The idea that night-time noshing can derail your weight loss efforts seems like a no-brainer. But how does it? And what are the other effects of late night eating?
It’s common to want eat more (and choose junkier fare) in the evening: a takeaway or big bowl of dessert can be pretty appealing once you’re vegging out on the couch after a hectic day. “A lot of us use food to help us relax when we’re tired,” says Kelly Allison, PhD, director of the Centre for Weight and Eating Disorders at the University of Pennsylvania. “After a long day, we’re in the mindset of treating ourselves.”
It’s that kick-back-and-snack mindset that can spell trouble. The food we reach for when we eat late at night tends to be higher in calories than what we eat during the day. And if you’re zoned out in front of the TV, it can be easier to polish off more than you might have planned to. Add it all up, and it’s no wonder that several studies have shown that eating more of your food later in the day is linked to weight gain.

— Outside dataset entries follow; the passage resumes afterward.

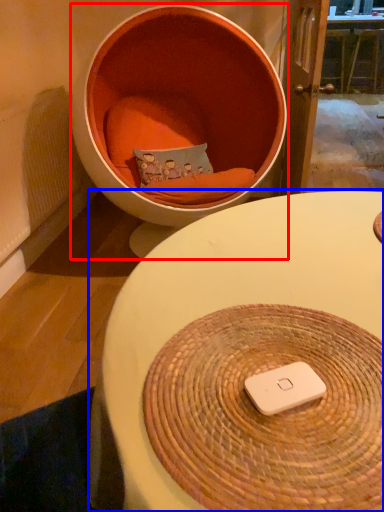 Question: Which object is further to the camera taking this photo, furniture (highlighted by a red box) or table (highlighted by a blue box)?

Choices:
 (A) furniture
 (B) table

Answer: (A) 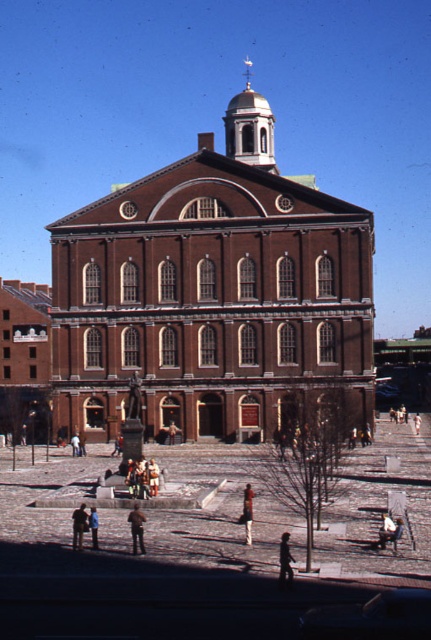 At what (x,y) coordinates should I click in order to perform the action: click on brick plaza at center. Please return your answer as a coordinate pair (x, y). This screenshot has height=640, width=431. Looking at the image, I should click on (190, 556).

Is brick plaza at center further to camera compared to light brown leather jacket at center?

No.

Locate an element on the screen. This screenshot has width=431, height=640. brick plaza at center is located at coordinates (190, 556).

Locate an element on the screen. brick plaza at center is located at coordinates (190, 556).

From the picture: Between silhouette fabric person at lower center and brown leather jacket at center, which one is positioned lower?

silhouette fabric person at lower center is lower down.

Who is taller, silhouette fabric person at lower center or brown leather jacket at center?

brown leather jacket at center is taller.

Between point (284, 572) and point (247, 492), which one is positioned behind?

The point (247, 492) is more distant.

This screenshot has width=431, height=640. Identify the location of silhouette fabric person at lower center. (284, 561).

Between brown leather jacket at center and light brown leather jacket at lower center, which one appears on the right side from the viewer's perspective?

brown leather jacket at center is more to the right.

Is point (249, 493) less distant than point (90, 531)?

No, it is not.

Image resolution: width=431 pixels, height=640 pixels. I want to click on brown leather jacket at center, so click(x=247, y=513). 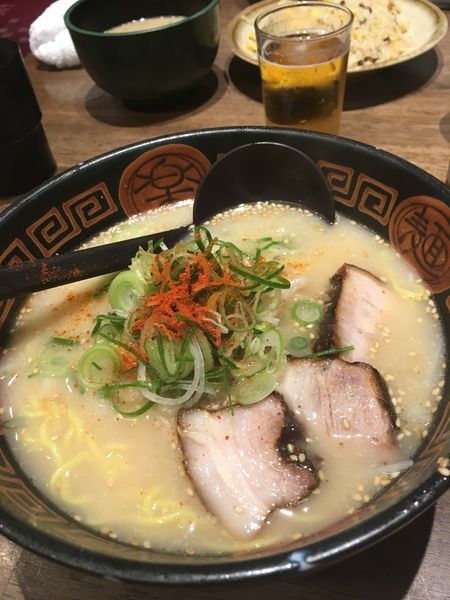 This screenshot has width=450, height=600. I want to click on drink in clear glass, so click(316, 94). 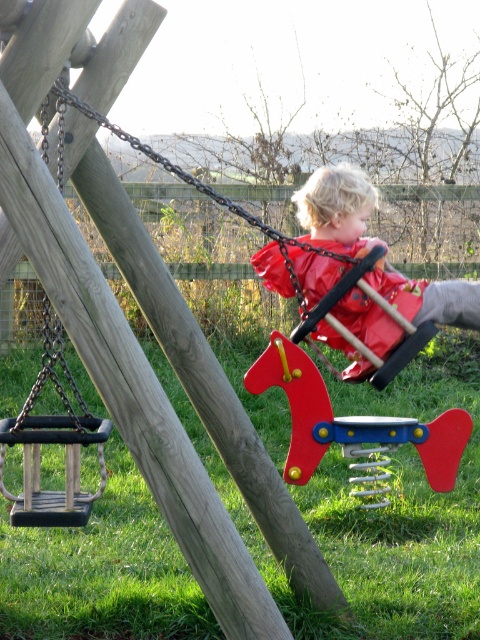 Question: Which point appears farthest from the camera in this image?

Choices:
 (A) (377, 372)
 (B) (275, 380)

Answer: (B)

Question: Is rubberized red swing at center behind red plastic spring at center?

Choices:
 (A) no
 (B) yes

Answer: (A)

Question: Which of the following is the closest to the observer?

Choices:
 (A) wooden swing at center
 (B) rubberized red swing at center
 (C) red plastic spring at center

Answer: (A)

Question: Is red plastic spring at center closer to camera compared to wooden swing at center?

Choices:
 (A) no
 (B) yes

Answer: (A)

Question: Can you confirm if rubberized red swing at center is bigger than red plastic spring at center?

Choices:
 (A) yes
 (B) no

Answer: (B)

Question: Based on their relative distances, which object is nearer to the rubberized red swing at center?

Choices:
 (A) wooden swing at center
 (B) red plastic spring at center

Answer: (A) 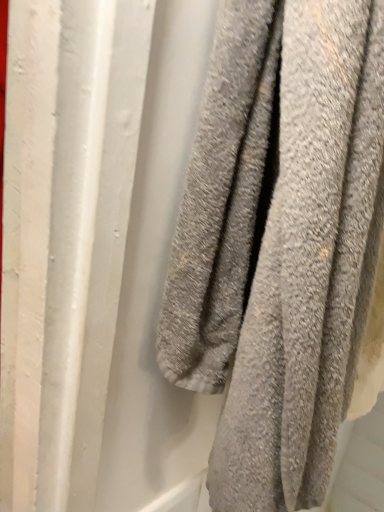 Where is `gray textured towel at center`? gray textured towel at center is located at coordinates (279, 241).

In order to face gray textured towel at center, should I rotate leftwards or rightwards?

Turn right by 23.703 degrees to look at gray textured towel at center.

What do you see at coordinates (279, 241) in the screenshot? Image resolution: width=384 pixels, height=512 pixels. I see `gray textured towel at center` at bounding box center [279, 241].

This screenshot has width=384, height=512. Find the location of `gray textured towel at center`. gray textured towel at center is located at coordinates (279, 241). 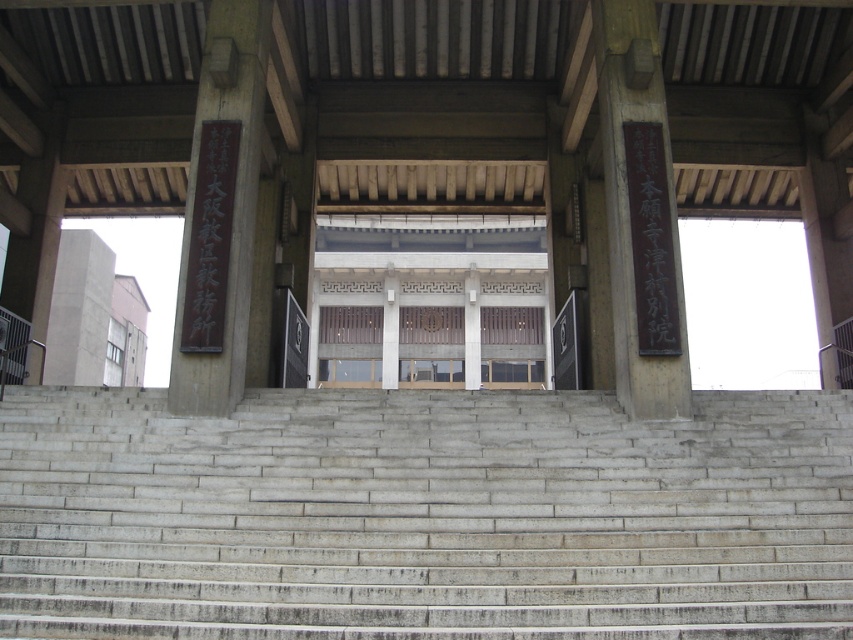 Does black stone sign at right have a greater height compared to black polished wood sign at left?

No.

This screenshot has width=853, height=640. I want to click on black stone sign at right, so tap(640, 212).

Where is `black stone sign at right`? The image size is (853, 640). black stone sign at right is located at coordinates (640, 212).

Does gray concrete stairs at center have a lesser width compared to black polished wood sign at left?

Incorrect, gray concrete stairs at center's width is not less than black polished wood sign at left's.

Describe the element at coordinates (424, 515) in the screenshot. I see `gray concrete stairs at center` at that location.

At what (x,y) coordinates should I click in order to perform the action: click on gray concrete stairs at center. Please return your answer as a coordinate pair (x, y). Image resolution: width=853 pixels, height=640 pixels. Looking at the image, I should click on (424, 515).

Does gray concrete stairs at center have a greater width compared to black stone sign at right?

Indeed, gray concrete stairs at center has a greater width compared to black stone sign at right.

Who is more forward, (747, 488) or (648, 241)?

Positioned in front is point (747, 488).

The image size is (853, 640). Identify the location of gray concrete stairs at center. (424, 515). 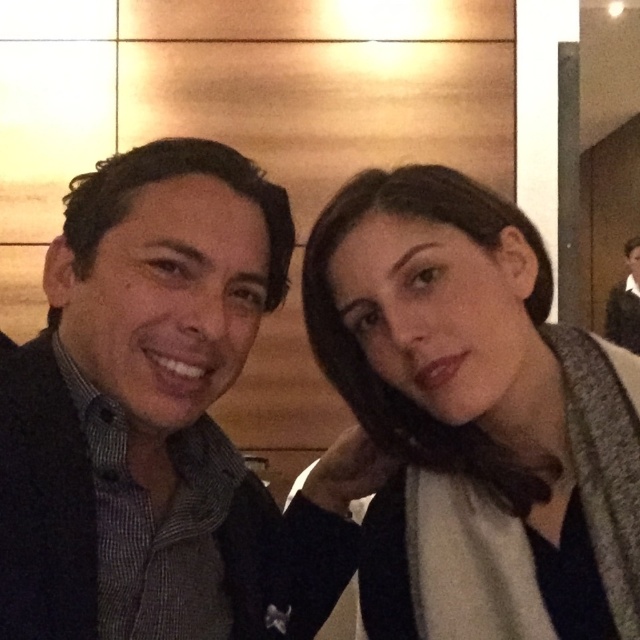 Question: Among these objects, which one is farthest from the camera?

Choices:
 (A) dark brown leather jacket at upper right
 (B) matte gray scarf at center
 (C) matte black jacket at left

Answer: (A)

Question: In this image, where is matte black jacket at left located relative to dark brown leather jacket at upper right?

Choices:
 (A) left
 (B) right

Answer: (A)

Question: Can you confirm if matte gray scarf at center is bigger than matte black jacket at left?

Choices:
 (A) no
 (B) yes

Answer: (A)

Question: Among these objects, which one is nearest to the camera?

Choices:
 (A) matte gray scarf at center
 (B) dark brown leather jacket at upper right

Answer: (A)

Question: Estimate the real-world distances between objects in this image. Which object is farther from the matte gray scarf at center?

Choices:
 (A) dark brown leather jacket at upper right
 (B) matte black jacket at left

Answer: (A)

Question: From the image, what is the correct spatial relationship of matte black jacket at left in relation to dark brown leather jacket at upper right?

Choices:
 (A) left
 (B) right

Answer: (A)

But there might be more to it: even if you pick wholesome foods and keep your portions in check, eating late might still make it harder to lose weight, findings suggest.
Why meal timing matters
In a recent University of Pennsylvania study, researchers put healthy adults on two different eating schedules for eight weeks each, tracking participants’ weight, metabolic activity, and other health markers. During the early eating schedule, participants consumed three meals and two snacks between 8am and 7pm. During the late eating schedule, participants ate the same amount of food between midday and 11pm. What happened? Not only did eating on the late schedule cause participants to gain weight and burn less fat, it also had a negative impact on their insulin and cholesterol levels.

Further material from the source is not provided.